Failure to comply with the contract formality requirements would render the licensing agreement invalid.

Supreme Court Decision

A 2010 Supreme Court decision, Bangchak Petroleum Public Company Limited v. Sanpatong SR Petroleum Limited Partnership et al. (Dika case 10207/2553), has shed new light on the types of agreements to which these formality requirements apply.

Bangchak Petroleum, the plaintiff in this case, owned the registered mark BANGCHAK in Thailand, for use with petroleum fuel and petroleum products. Bangchak granted the rights to Sanpatong SR Petroleum and its managing partner, the defendants in this case, to operate a retail outlet, in the form of a gas station, to sell gasoline and petroleum products. Bangchak remained the proprietor of the land, building, all the construction located in the outlet, and all the equipment used to operate the gas station.

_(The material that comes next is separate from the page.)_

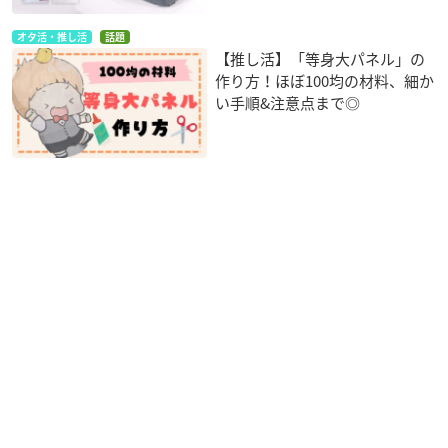
オタ活・推し活
話題
【推し活】「等身大パネル」の
作り方！ほぼ100均の材料、細か
い手順&注意点まで◎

The defendants missed a payment for the delivered products, as well as a royalty fee, insurance premium, penalties for late payment, and damages for selling petroleum products from other sources in the gas station, amongst other requirements.

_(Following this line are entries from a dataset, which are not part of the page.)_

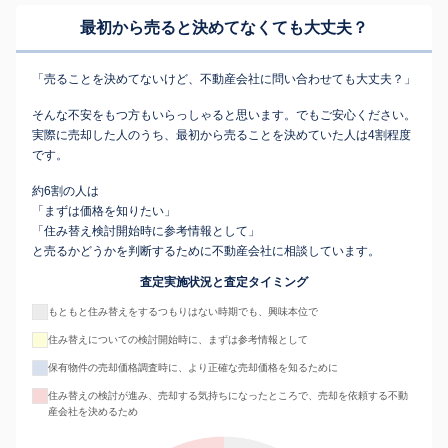
最初から売ると決めてなくても
大丈夫？
「売ることを決めてないけど、不動産会社に問い合わせても大丈夫？」
そんな不安をもつ方もいらっしゃると思います。でもご安心ください。
実際に売却した人のうち、最初から売ることを決めていた人は4割程度
です。
約6割の人は
「まずは価格を知りたい」
「住み替え検討開始時に参考情報として」
と売るかどうかを判断するために不動産会社に相談しています。
査定実施状況と査定タイミング
もともと住み替えをするつもりはない時期でも、興味本位で
住み替えについての検討開始時に、まずは参考情報として
保有物件の売却価格調査時に、より正確な売却価格を知るために
住み替えの検討が進み、売却する気持ちになったところで、売却を依頼する不動
産会社を決めるため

As a result, Bangchak filed a case with the Intellectual Property and International Trade Court (IP&IT Court) to claim for damages totaling approximately THB 10 million (or approximately USD 330,000). The plaintiff also demanded that the defendants be removed from the properties and that such properties be returned to the plaintiff.

Sanpatong and its managing partner argued that the agreement they made with Bangchak was not enforceable because the license agreement at dispute was not registered with the DIP. In its decision, the IP&IT Court awarded debt receivable to Bangchak but held that the agreement between the parties, which contained a clause allowing the defendants to use the plaintiff 's trademark, was invalid because the parties had failed to properly register the license agreement with the DIP.

Bangchak appealed to the Supreme Court, arguing that the agreement at dispute was not meant to be a trademark license agreement, as it merely granted Sanpatong the right to operate a retail unit (i.e., a gas station), while Bangchak was the proprietor of the land, construction, equipment, signboard, and trademark used within the gas station.

The Supreme Court agreed with Bangchak's argument and reversed the IP&IT Court's decision on the issue of trademark license agreement. The Court ruled that even if there was an element of use of the mark BANGCHAK with the products, the mark was in fact used by its owner. The defendants bought products from the plaintiff, and then sold such goods to the public. This was not a case in which the defendants sought to obtain their own supply source, and then used the plaintiff 's trademark with the supplied products, with the plaintiff 's authorization. Therefore, the agreement in this case was not a trademark license agreement that must be formally registered.


Interpreting the Supreme Court's decision in this case, it appears that if two parties have a transaction wherein one party only acts as a middleman to distribute or sell the other party's products to consumers, such a transaction is not considered to be use of a trademark. Thus, it can be interpreted that a straightforward distributorship agreement should not be considered to be a trademark license agreement, and therefore is not required to be registered with the DIP.

Based on the specific facts of this case, it is worth noting that the plaintiff provided most of the equipment and property to the defendants, in order to operate the gas station. Furthermore, the defendants were not likely to have control of the marketing activities, nor did they produce any advertisements using or mentioning the plaintiff's trademark, since these activities were undertaken by the trademark owner.

In this context, this Supreme Court decision provides important guidance on the circumstances under which an agreement needs to be registered, and it may prove helpful in settling some aspects of this long-running registration debate.

The content of this article is intended to provide a general guide to the subject matter. Specialist advice should be sought about your specific circumstances.